YOUR GOAL: Every entry needs to be repeated exactly, with nothing left out.

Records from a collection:
----------

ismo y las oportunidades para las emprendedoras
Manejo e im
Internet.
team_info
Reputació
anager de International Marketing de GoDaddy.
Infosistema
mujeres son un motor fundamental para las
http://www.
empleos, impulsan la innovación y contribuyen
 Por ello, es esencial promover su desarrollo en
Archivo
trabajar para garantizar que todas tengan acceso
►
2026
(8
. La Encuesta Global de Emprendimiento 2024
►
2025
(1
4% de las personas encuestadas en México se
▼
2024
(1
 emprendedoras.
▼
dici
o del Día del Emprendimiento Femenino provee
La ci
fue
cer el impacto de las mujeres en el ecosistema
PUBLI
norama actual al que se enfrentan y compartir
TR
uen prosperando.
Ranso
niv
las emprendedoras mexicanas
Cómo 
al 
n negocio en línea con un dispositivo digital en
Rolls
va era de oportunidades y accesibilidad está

----------

EXERCISE SOLUTION:
ismo y las oportunidades para las emprendedoras
Manejo e im
Internet.
team_info
Reputació
anager de International Marketing de GoDaddy.
Infosistema
mujeres son un motor fundamental para las
http://www.
empleos, impulsan la innovación y contribuyen
 Por ello, es esencial promover su desarrollo en
Archivo
trabajar para garantizar que todas tengan acceso
►
2026
(8
. La Encuesta Global de Emprendimiento 2024
►
2025
(1
4% de las personas encuestadas en México se
▼
2024
(1
 emprendedoras.
▼
dici
o del Día del Emprendimiento Femenino provee
La ci
fue
cer el impacto de las mujeres en el ecosistema
PUBLI
norama actual al que se enfrentan y compartir
TR
uen prosperando.
Ranso
niv
las emprendedoras mexicanas
Cómo 
al 
n negocio en línea con un dispositivo digital en
Rolls
va era de oportunidades y accesibilidad está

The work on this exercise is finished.